→ Assignment:
Word for word, repeat every entry that appears below.

→ Excerpts from a dataset:

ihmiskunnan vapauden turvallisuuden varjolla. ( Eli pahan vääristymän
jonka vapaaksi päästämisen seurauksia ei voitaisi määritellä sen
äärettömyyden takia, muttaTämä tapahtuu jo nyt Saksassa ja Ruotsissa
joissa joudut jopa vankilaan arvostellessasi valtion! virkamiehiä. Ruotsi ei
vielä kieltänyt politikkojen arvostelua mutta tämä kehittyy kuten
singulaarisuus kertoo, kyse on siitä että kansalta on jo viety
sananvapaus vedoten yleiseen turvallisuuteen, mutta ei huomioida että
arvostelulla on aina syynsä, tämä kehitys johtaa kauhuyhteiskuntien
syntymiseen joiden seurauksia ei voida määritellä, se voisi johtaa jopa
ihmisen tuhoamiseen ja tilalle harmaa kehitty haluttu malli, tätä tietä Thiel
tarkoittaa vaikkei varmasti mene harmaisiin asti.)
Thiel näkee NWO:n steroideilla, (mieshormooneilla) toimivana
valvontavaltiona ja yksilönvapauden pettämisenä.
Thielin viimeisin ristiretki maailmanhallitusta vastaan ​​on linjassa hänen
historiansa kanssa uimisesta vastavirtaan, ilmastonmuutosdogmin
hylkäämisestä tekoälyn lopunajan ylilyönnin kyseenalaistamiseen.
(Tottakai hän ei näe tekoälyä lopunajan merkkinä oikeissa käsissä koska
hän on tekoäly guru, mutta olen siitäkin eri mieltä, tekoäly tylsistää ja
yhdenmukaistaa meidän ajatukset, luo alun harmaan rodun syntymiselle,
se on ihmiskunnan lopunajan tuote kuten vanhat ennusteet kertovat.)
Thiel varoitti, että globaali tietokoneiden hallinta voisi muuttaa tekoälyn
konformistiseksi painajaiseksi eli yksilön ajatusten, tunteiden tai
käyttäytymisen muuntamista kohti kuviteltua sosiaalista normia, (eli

→ Response:
ihmiskunnan vapauden turvallisuuden varjolla. ( Eli pahan vääristymän
jonka vapaaksi päästämisen seurauksia ei voitaisi määritellä sen
äärettömyyden takia, muttaTämä tapahtuu jo nyt Saksassa ja Ruotsissa
joissa joudut jopa vankilaan arvostellessasi valtion! virkamiehiä. Ruotsi ei
vielä kieltänyt politikkojen arvostelua mutta tämä kehittyy kuten
singulaarisuus kertoo, kyse on siitä että kansalta on jo viety
sananvapaus vedoten yleiseen turvallisuuteen, mutta ei huomioida että
arvostelulla on aina syynsä, tämä kehitys johtaa kauhuyhteiskuntien
syntymiseen joiden seurauksia ei voida määritellä, se voisi johtaa jopa
ihmisen tuhoamiseen ja tilalle harmaa kehitty haluttu malli, tätä tietä Thiel
tarkoittaa vaikkei varmasti mene harmaisiin asti.)
Thiel näkee NWO:n steroideilla, (mieshormooneilla) toimivana
valvontavaltiona ja yksilönvapauden pettämisenä.
Thielin viimeisin ristiretki maailmanhallitusta vastaan ​​on linjassa hänen
historiansa kanssa uimisesta vastavirtaan, ilmastonmuutosdogmin
hylkäämisestä tekoälyn lopunajan ylilyönnin kyseenalaistamiseen.
(Tottakai hän ei näe tekoälyä lopunajan merkkinä oikeissa käsissä koska
hän on tekoäly guru, mutta olen siitäkin eri mieltä, tekoäly tylsistää ja
yhdenmukaistaa meidän ajatukset, luo alun harmaan rodun syntymiselle,
se on ihmiskunnan lopunajan tuote kuten vanhat ennusteet kertovat.)
Thiel varoitti, että globaali tietokoneiden hallinta voisi muuttaa tekoälyn
konformistiseksi painajaiseksi eli yksilön ajatusten, tunteiden tai
käyttäytymisen muuntamista kohti kuviteltua sosiaalista normia, (eli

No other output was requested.